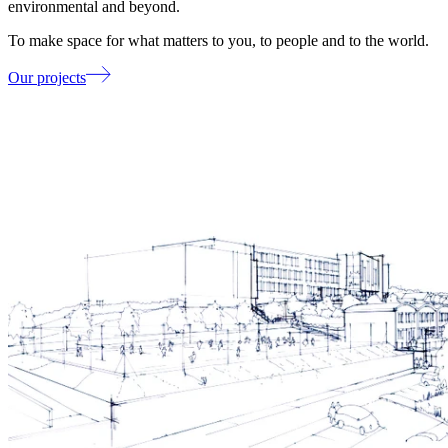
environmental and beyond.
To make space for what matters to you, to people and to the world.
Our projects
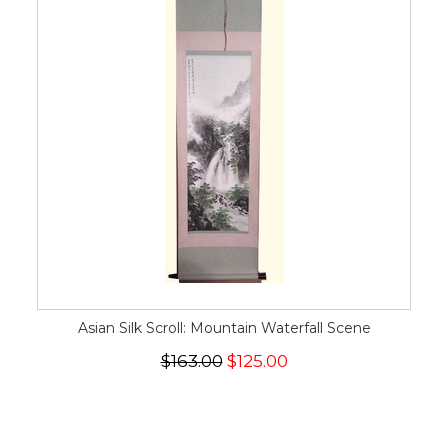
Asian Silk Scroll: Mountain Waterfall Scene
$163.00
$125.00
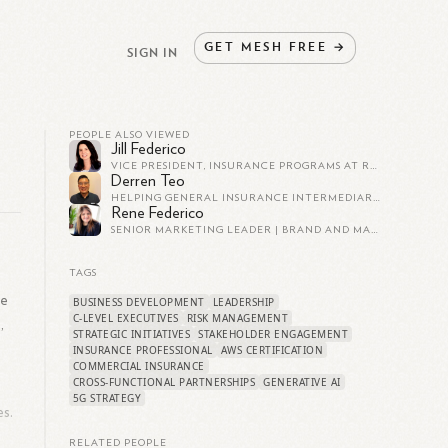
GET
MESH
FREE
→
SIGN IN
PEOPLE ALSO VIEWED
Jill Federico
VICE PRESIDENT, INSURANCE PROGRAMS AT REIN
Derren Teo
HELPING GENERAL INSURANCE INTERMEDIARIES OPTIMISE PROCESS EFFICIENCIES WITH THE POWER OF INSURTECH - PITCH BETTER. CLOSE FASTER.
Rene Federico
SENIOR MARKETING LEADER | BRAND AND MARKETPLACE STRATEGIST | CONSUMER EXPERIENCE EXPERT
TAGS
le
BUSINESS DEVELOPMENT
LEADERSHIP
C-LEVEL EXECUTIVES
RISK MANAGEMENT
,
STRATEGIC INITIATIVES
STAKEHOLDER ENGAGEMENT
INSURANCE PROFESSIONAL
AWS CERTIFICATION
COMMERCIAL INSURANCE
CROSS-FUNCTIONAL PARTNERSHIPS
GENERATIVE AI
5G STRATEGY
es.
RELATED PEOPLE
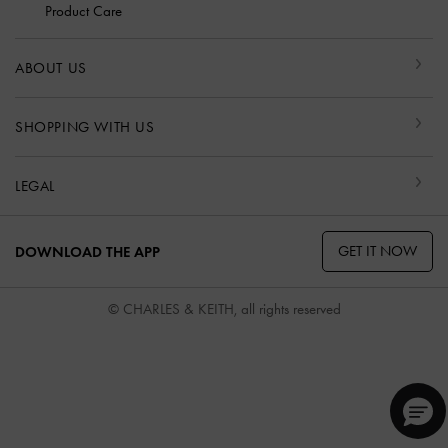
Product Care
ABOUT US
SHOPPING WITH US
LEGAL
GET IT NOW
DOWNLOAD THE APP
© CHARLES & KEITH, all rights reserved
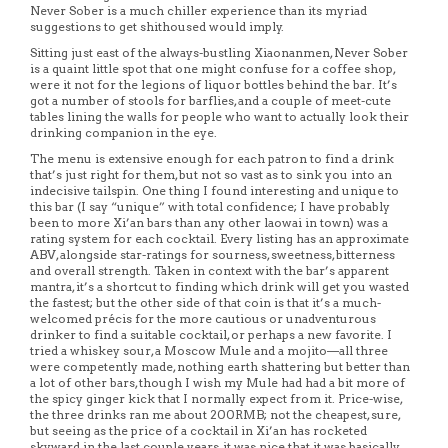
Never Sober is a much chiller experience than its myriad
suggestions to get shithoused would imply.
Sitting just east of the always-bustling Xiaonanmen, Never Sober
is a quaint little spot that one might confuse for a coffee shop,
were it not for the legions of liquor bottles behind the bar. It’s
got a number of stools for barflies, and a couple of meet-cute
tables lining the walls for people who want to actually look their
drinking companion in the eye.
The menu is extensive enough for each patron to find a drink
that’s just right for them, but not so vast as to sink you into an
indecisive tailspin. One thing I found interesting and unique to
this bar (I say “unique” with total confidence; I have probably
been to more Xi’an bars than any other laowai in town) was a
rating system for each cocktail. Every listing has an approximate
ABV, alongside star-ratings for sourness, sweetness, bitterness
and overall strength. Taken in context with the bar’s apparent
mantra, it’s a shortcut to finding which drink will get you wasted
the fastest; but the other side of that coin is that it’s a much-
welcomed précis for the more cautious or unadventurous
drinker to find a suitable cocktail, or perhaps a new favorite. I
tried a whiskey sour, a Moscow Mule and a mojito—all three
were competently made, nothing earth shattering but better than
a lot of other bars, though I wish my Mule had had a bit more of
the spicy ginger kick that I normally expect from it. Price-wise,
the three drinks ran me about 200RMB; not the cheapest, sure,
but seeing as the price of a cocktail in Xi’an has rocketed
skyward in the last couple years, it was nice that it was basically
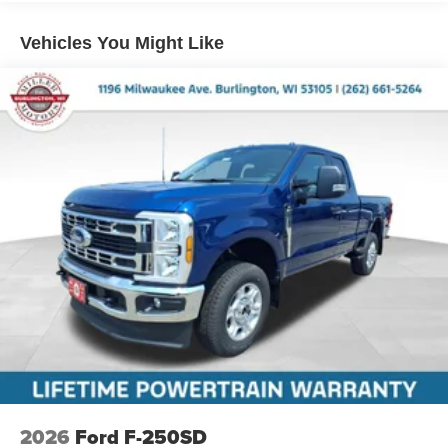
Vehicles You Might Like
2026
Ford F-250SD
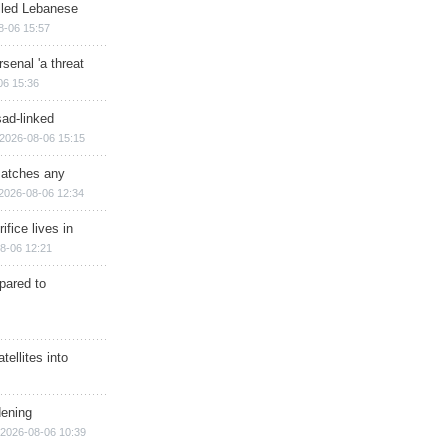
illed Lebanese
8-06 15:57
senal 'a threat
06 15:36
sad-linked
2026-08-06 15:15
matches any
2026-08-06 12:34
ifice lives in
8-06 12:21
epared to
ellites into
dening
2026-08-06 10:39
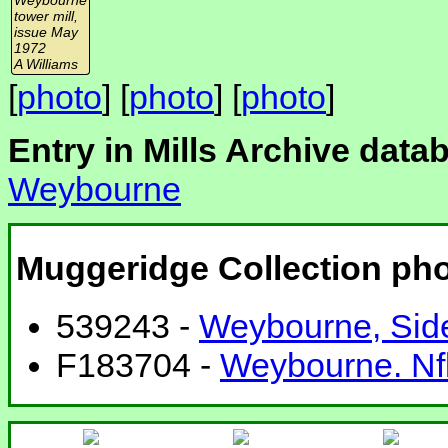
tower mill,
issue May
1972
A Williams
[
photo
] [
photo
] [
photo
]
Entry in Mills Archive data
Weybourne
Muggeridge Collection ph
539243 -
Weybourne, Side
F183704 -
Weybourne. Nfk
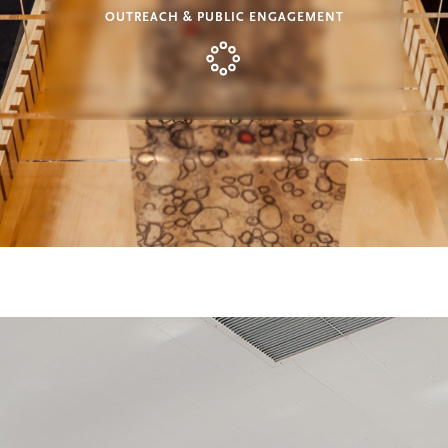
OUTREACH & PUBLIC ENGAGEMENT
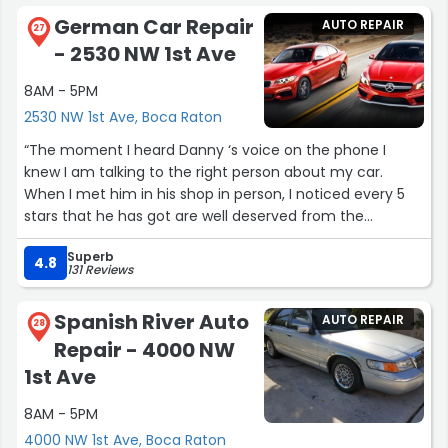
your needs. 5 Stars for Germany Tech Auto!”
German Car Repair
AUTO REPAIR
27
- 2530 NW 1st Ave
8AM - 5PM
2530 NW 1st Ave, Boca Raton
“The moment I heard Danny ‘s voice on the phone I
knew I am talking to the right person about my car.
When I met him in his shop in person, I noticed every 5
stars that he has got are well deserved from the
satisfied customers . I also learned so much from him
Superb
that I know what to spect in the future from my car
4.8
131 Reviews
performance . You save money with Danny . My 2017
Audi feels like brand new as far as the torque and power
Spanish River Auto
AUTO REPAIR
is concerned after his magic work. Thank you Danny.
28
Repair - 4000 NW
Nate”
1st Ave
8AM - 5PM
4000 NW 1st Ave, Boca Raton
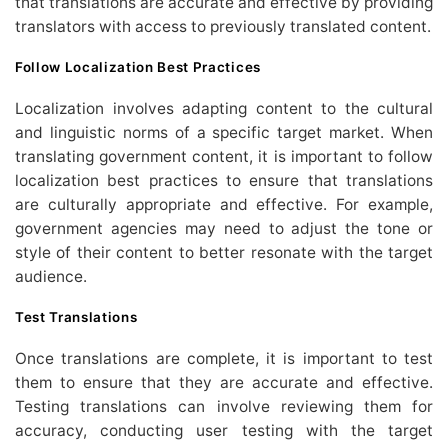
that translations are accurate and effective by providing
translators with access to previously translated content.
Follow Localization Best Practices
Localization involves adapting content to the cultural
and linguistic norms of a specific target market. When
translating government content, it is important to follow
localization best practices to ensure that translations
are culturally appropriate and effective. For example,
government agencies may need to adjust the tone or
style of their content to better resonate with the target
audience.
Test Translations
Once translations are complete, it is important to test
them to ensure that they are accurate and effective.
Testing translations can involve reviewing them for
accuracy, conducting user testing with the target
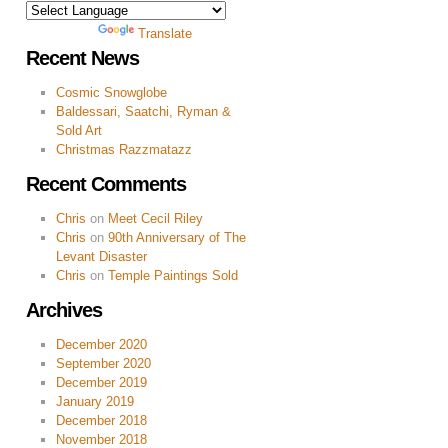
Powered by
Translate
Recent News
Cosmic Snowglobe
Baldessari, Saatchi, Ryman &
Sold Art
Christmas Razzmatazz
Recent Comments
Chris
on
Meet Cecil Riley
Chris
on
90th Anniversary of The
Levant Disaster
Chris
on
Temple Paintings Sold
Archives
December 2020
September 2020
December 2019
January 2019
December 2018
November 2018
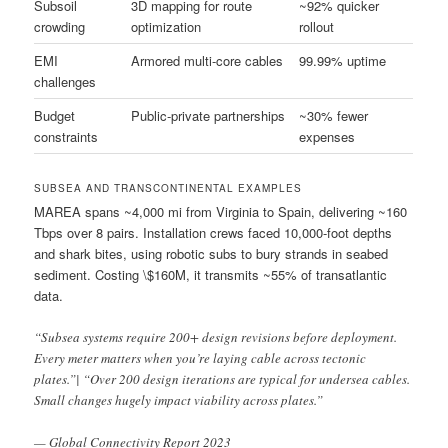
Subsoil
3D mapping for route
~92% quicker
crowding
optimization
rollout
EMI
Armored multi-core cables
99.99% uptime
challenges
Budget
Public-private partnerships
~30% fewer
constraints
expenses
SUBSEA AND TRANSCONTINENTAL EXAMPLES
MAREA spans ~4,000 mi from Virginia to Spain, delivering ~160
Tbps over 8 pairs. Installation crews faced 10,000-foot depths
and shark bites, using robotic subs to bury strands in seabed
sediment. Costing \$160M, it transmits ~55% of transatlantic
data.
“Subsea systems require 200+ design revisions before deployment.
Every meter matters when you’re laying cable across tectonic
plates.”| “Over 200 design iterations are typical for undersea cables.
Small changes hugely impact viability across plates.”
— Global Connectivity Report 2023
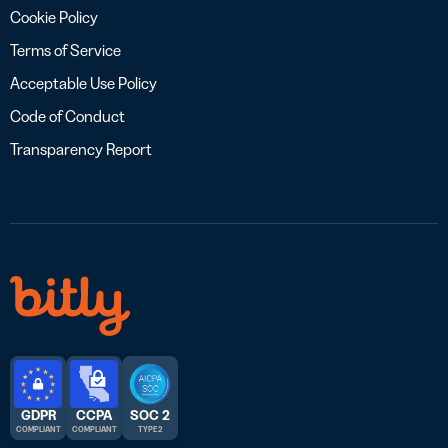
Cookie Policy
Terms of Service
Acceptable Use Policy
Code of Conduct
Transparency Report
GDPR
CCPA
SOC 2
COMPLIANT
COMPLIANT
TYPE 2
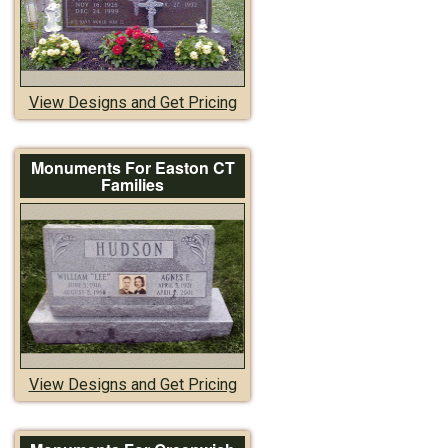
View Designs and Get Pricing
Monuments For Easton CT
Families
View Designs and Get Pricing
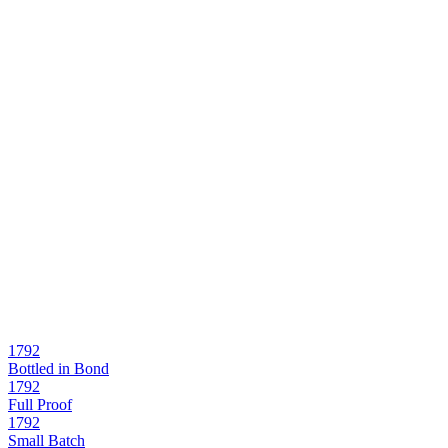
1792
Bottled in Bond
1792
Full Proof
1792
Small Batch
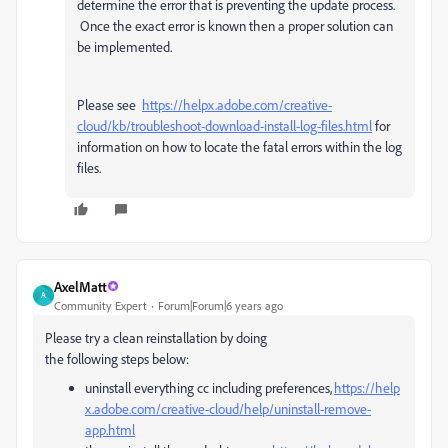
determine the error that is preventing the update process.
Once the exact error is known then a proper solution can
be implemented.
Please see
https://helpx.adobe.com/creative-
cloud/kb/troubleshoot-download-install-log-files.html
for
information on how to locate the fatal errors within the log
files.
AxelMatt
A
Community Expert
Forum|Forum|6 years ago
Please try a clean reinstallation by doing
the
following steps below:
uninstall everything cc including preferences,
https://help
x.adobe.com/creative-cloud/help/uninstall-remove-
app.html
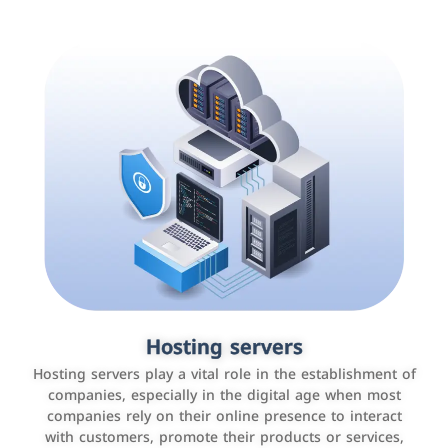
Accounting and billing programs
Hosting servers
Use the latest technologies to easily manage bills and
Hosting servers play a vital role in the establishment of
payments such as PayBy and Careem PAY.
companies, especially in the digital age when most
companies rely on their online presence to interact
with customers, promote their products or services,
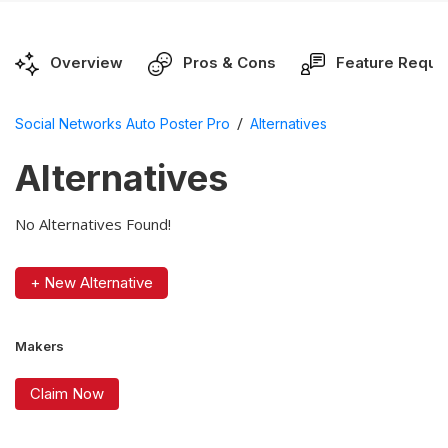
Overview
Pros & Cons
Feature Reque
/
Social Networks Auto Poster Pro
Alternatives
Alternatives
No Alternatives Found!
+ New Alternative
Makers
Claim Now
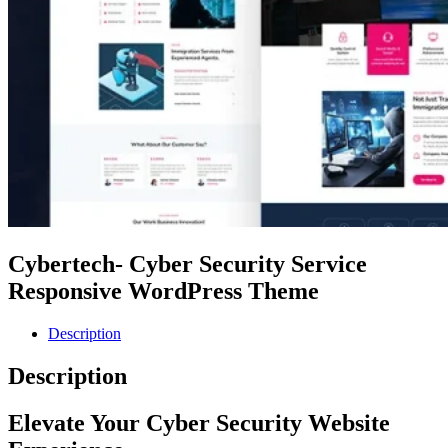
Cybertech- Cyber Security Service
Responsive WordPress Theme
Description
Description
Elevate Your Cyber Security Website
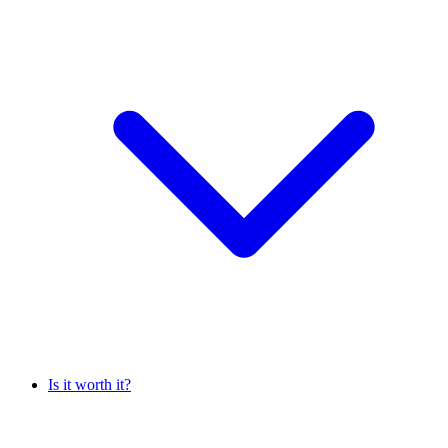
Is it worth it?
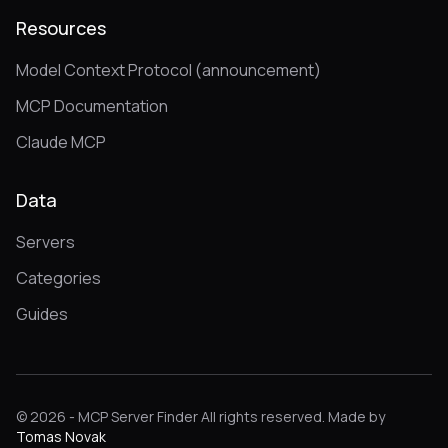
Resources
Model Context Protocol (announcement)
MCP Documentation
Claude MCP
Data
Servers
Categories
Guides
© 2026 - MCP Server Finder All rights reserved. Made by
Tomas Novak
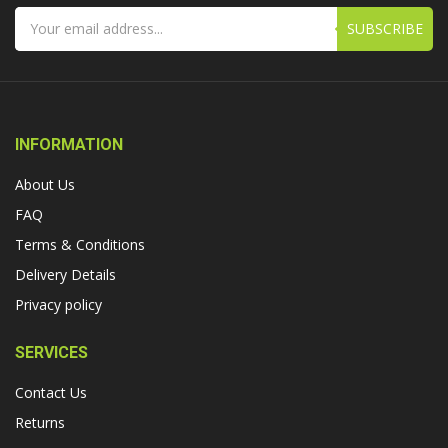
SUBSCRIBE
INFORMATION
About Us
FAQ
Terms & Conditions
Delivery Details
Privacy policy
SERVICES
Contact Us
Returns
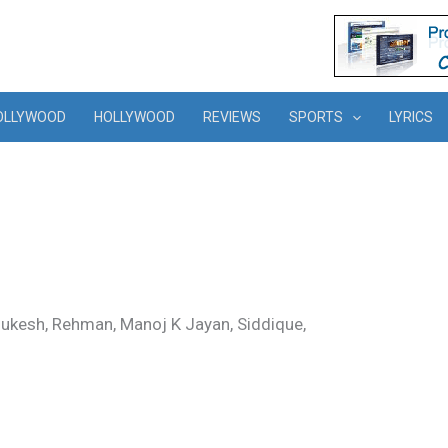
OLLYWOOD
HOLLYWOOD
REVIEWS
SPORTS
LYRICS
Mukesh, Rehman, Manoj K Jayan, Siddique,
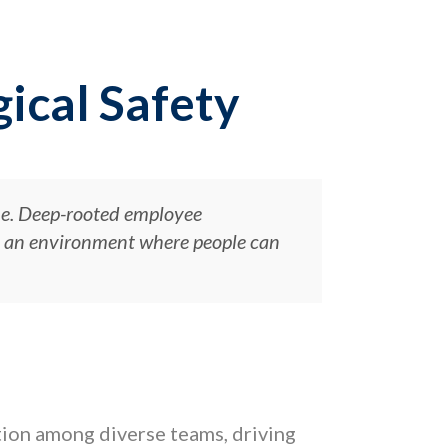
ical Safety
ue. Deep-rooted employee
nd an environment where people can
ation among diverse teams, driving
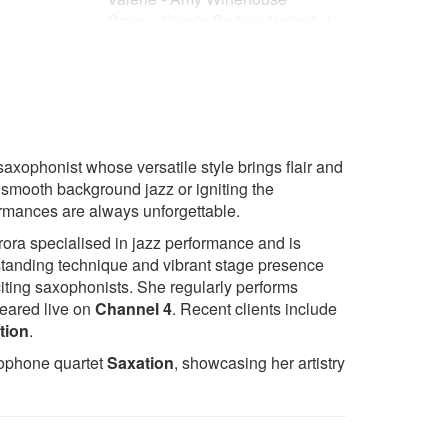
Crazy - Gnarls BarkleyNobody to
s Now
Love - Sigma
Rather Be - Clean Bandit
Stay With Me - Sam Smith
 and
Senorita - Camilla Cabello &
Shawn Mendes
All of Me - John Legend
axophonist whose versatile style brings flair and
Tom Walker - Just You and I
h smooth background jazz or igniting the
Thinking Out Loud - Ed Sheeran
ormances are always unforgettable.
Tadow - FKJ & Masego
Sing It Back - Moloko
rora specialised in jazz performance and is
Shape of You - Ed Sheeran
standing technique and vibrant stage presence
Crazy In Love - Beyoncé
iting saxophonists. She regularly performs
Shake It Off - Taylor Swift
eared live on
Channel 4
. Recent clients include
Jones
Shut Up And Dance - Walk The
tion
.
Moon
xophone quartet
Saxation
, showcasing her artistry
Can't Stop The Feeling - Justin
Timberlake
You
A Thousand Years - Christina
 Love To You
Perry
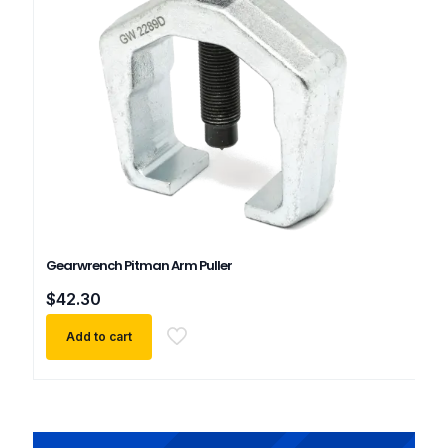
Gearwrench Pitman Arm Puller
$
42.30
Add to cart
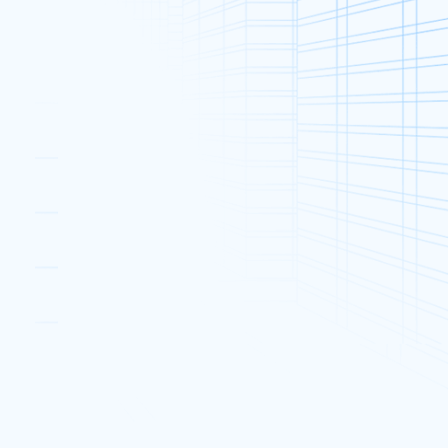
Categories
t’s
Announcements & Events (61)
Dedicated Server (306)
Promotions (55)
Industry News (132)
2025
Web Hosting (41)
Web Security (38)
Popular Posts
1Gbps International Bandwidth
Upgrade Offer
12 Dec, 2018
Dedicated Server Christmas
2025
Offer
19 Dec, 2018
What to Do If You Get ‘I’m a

◆ **Problem**
From the records above, copy only the lines running from the line holding "2026-08-06 10:39" through the line holding "the phone I", with no pictures.

◆ **Solution for this task**
2026-08-06 10:39
tower mill,
issue May
1972
A Williams
[
photo
] [
photo
] [
photo
]
Entry in Mills Archive data
Weybourne
Muggeridge Collection ph
539243 -
Weybourne, Side
F183704 -
Weybourne. Nfk
OUTREACH & PUBLIC ENGAGEMENT
your needs. 5 Stars for Germany Tech Auto!”
German Car Repair
AUTO REPAIR
27
- 2530 NW 1st Ave
8AM - 5PM
2530 NW 1st Ave, Boca Raton
“The moment I heard Danny ‘s voice on the phone I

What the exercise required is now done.